Progressives have suddenly woken up to the fact that civil rights are in serious jeopardy in California. Current polls show that Proposition 8, which would amend the state constitution to eliminate equal marriage rights for same-sex couples, may be headed to victory. This would be a major setback not only for queer people, but for the progressive movement more broadly, for it would send a message from the country’s most populous and most diverse state that America is “not ready for equality.”

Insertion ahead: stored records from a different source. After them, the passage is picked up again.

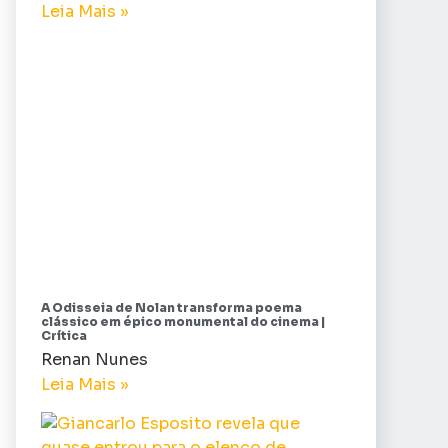
Leia Mais »
A Odisseia de Nolan transforma poema
clássico em épico monumental do cinema |
Crítica
Renan Nunes
Leia Mais »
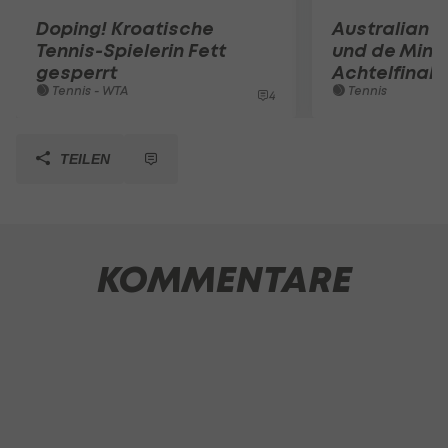
Doping! Kroatische
Australian O
Tennis-Spielerin Fett
und de Mina
gesperrt
Achtelfinale
Tennis - WTA
Tennis
4
TEILEN
KOMMENTARE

Some have chosen to lay the blame at the feet of queer people who have not been donating enough to the No on Prop. 8 campaign, a statewide coalition of organizations working to defeat the measure. Others have decried the proposition system itself, pointing to the likelihood of Prop. 8 passing as even more evidence (on top of Prop 209, which banned affirmative action in California) of the need to eliminate a system that is fundamentally unfair to minorities.

The biggest problem in my mind, however, is that progressives could manage to be so inattentive to this issue. For it is obvious that we — myself included — were complacent about the fate of Prop. 8. We all fell into the cultural logic that the right wing has promoted over the past several decades, which has told us that the West Coast and Northeast are bastions of liberalism, gayness and abortion. We thus fooled ourselves into thinking there was no way West Coast voters would vote against gay people, despite the fact that 26 states now have constitutional amendments banning gay marriage. Could anybody really forget the impact such ballot initiatives had in mobilizing the conservative vote in 2004?

This perhaps more than anything else demonstrates the continued power the conservative movement has in setting the terms of political discourse and action in this country, and part of why we always seem to find ourselves on the defensive with issues like this. The conservative movement is still strong, as the crowds that have flowed out to greet their new standard-bearer, Sarah Palin, have demonstrated. In some ways, they’re also madder and more vocal than ever in their vehement bigotry. And, despondent at the likely defeat of McCain, they are now moving more money and resources into California.

Now some progressives are scrambling to make an impact on this. I myself will be phone banking from home to fight the amendment, something I never would have expected I’d feel compelled to do several months ago when it first became clear Californians would be voting on the measure. I’m donating to the campaign, too.

Regardless of the outcome next week (either way, the vote will be very close), we must see this as a major failure of the progressive movement in the face of a much better-organized conservative movement that has spent decades building up local leadership and infrastructure. We can argue, of course, that Barack Obama’s election is far more important than any ballot referendum, and demonstrates the strength of the progressive infrastructure that has begun to emerge in the last eight years.

But if we are truly committed to more than just winning elections for particular candidates, we have to see the situation in California as a serious problem and warning. If we lose Tuesday in California, we cannot just hang our heads and say “oh well,” and then pop back a few more to celebrate Obama’s victory. And if we win, we’re not out of the woods either.

We cannot rest safe in the belief that the future is now secured and that progressives have an infrastructure in place for the future or that conservatives are on the wrong side of history. We need to develop the level of organization and capacity to fight all the fights that are coming our way in the coming years, and to actually win more than a few of them, and we have to start the day after Election Day. Otherwise, we’ll never stop playing defense, and more progressive futures are bound to remain out of our reach.

Hugh Baran is a senior in Davenport College.